Things That Matter

They Were Told To Wait In Mexico And Followed Every US Law, Now They’re Being Denied The Right To Claim Asylum

The Southern Poverty Law Center (SPLC) and other immigrant advocacy groups believe the Trump administration is using three recent measures to effectively pull a “bait and switch” on migrants seeking asylum. The first measure is referred to as “metering” which limits the number of asylum seekers accepted at the United States and Mexican border. 

The second is the Migrant Protection Protocols which requires Central American asylum seekers to stay in Mexico for the duration of their legal proceedings.

The third measure known as the “safe third country” deals requires that migrants seek asylum in the first country they pass through before applying in the United States. This essentially bans all asylum seekers at the southern border except for Mexicans. 

Advocates say the result of the third measure means thousands of migrants who were stuck waiting due to metering or MPP will never be able to apply for asylum in the U.S. and are being punished for correctly using the legal system.

How the “safe third country” deal works to ban most asylum seekers.

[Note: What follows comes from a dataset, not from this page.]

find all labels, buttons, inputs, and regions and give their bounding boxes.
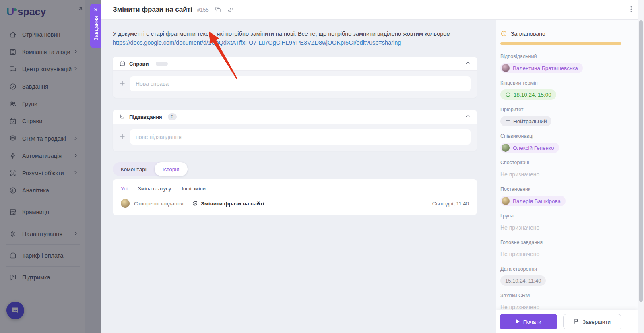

The “safe third country” deals or transit ban, which is being challenged in the courts by the American Civil Liberties Union (ACLU), requires migrants to apply for asylum in the first country they pass through before they’re eligible to apply in the United States. Any migrants from Central America who travel through Honduras, El Salvador, or Guatemala would have to apply there first.

 According to Vox, “under both international torture agreements and the asylum system,” the administration can send migrants, “back to Central America, where rampant crime, violence, and corruption is driving tens of thousands to flee.” 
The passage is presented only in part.